Member Since: May 2017
Location: Seattle.
Posts: 10,060
I'm actually feeling okaaaaaaaaay. I'm officially half way through the syllabus for surgery and I'm reviewing stomatology again as I've already finished that. With pharmacology i'm on topic 11/50 and would obviously need to go over everything again, but here's the funny thing I'm not feeling stressed or panicking about exams. Maybe I need emphasis on the word yet. xD

I'm going to the cinema with Jo today to watch the new nutcracker movie. But gosh do I miss my youngest sister and I'd rather go with her as awful as that makes me sound. She's MY person- you'd get that if you watched grey's anatomy.

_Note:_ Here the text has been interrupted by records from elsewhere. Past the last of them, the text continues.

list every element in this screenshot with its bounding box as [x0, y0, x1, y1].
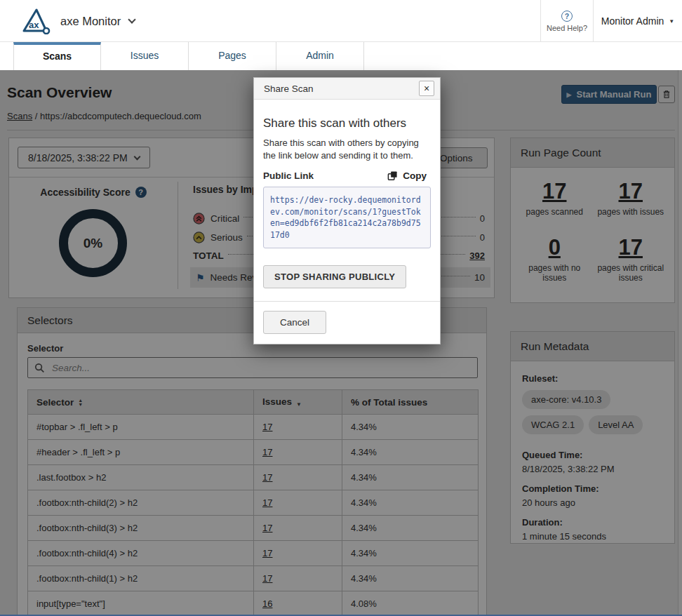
user-menu-label: Monitor Admin: [601, 15, 664, 27]
axe-logo-icon: ax: [21, 8, 52, 34]
app-logo-menu[interactable]: ax axe Monitor: [21, 8, 135, 34]
help-icon: ?: [561, 11, 573, 22]
public-link-text[interactable]: https://dev-rocky.dequemonitordev.com/mo…: [263, 187, 431, 248]
stop-sharing-button[interactable]: STOP SHARING PUBLICLY: [263, 265, 406, 288]
svg-text:ax: ax: [29, 20, 39, 30]
tab-issues[interactable]: Issues: [101, 42, 189, 70]
copy-link-button[interactable]: Copy: [383, 170, 431, 182]
app-header: ax axe Monitor ? Need Help? Monitor Admi…: [0, 0, 682, 42]
need-help-label: Need Help?: [547, 24, 587, 32]
tab-pages[interactable]: Pages: [189, 42, 276, 70]
app-title: axe Monitor: [60, 15, 121, 28]
modal-footer: Cancel: [254, 301, 440, 344]
share-description: Share this scan with others by copying t…: [263, 137, 431, 161]
caret-down-icon: ▼: [669, 18, 674, 25]
tab-admin[interactable]: Admin: [276, 42, 364, 70]
modal-title: Share Scan: [264, 83, 419, 94]
modal-header: Share Scan ×: [254, 78, 440, 100]
cancel-button[interactable]: Cancel: [263, 311, 326, 334]
close-icon: ×: [424, 83, 429, 94]
tab-scans[interactable]: Scans: [13, 42, 101, 70]
copy-icon: [387, 170, 398, 181]
share-scan-modal: Share Scan × Share this scan with others…: [253, 77, 441, 344]
app-screen: ax axe Monitor ? Need Help? Monitor Admi…: [0, 0, 682, 616]
share-heading: Share this scan with others: [263, 116, 431, 130]
modal-body: Share this scan with others Share this s…: [254, 100, 440, 301]
chevron-down-icon: [128, 15, 136, 23]
public-link-label: Public Link: [263, 170, 314, 181]
main-nav: Scans Issues Pages Admin: [0, 42, 682, 70]
close-button[interactable]: ×: [419, 81, 434, 96]
user-menu-button[interactable]: Monitor Admin ▼: [594, 0, 682, 42]
need-help-button[interactable]: ? Need Help?: [541, 0, 593, 42]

She literally feels like my baby because I've always been a second mother to her, but I'm not there for her like I used to be and I haven't been since I started school.

I previously decided that I wouldn't go to the house this year for Christmas, but I checked fights today. They're not as crazily priced as they previously were. I could be there for 10 days if I leave on the 21st but return on the 31st. Or maybe i could do 4 days less so 6 days in total if I leave on the 24th. I don't have dates for surgery but it might still be around the 15th so I'd still have time to prep then just pharma at the end which is the biggest exam.

I know it's not a good environment for me to be around, but it's not so easy to be an island. Would you call this self sabotaging- but hey I just don't like the idea of being alone at Christmas.

I'm going to email you the same thing I posted here many moons ago.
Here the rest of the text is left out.